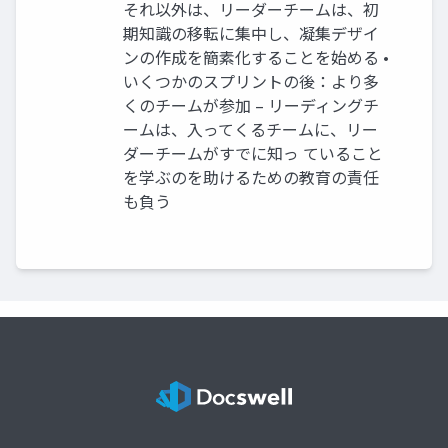
それ以外は、リーダーチームは、初
期知識の移転に集中し、凝集デザイ
ンの作成を簡素化することを始める •
いくつかのスプリントの後：より多
くのチームが参加 – リーディングチ
ームは、入ってくるチームに、リー
ダーチームがすでに知っ ていること
を学ぶのを助けるための教育の責任
も負う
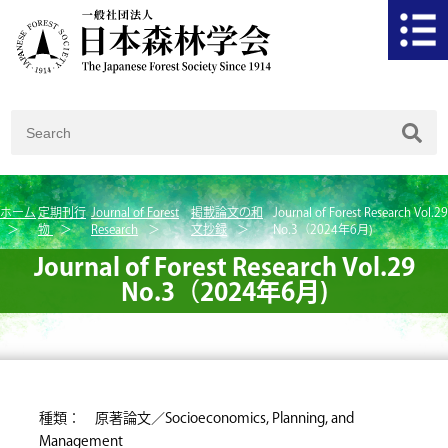
ホーム
定期刊行
Journal of Forest
掲載論文の和
Journal of Forest Research Vol.29
物
Research
文抄録
No.3（2024年6月)
Journal of Forest Research Vol.29
No.3（2024年6月)
種類： 原著論文／Socioeconomics, Planning, and
Management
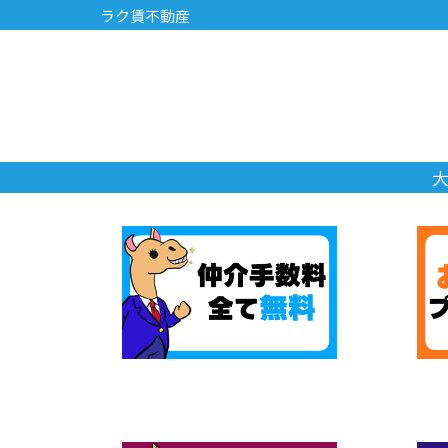
ラク賃不動産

━━━

# Your assignment:
Repeat, word for word, each of the records, omitting any image they hold.

# Solved exercise:
それ以外は、リーダーチームは、初
期知識の移転に集中し、凝集デザイ
ンの作成を簡素化することを始める •
いくつかのスプリントの後：より多
くのチームが参加 – リーディングチ
ームは、入ってくるチームに、リー
ダーチームがすでに知っ ていること
を学ぶのを助けるための教育の責任
も負う
ホーム
定期刊行
Journal of Forest
掲載論文の和
Journal of Forest Research Vol.29
物
Research
文抄録
No.3（2024年6月)
Journal of Forest Research Vol.29
No.3（2024年6月)
種類： 原著論文／Socioeconomics, Planning, and
Management
ラク賃不動産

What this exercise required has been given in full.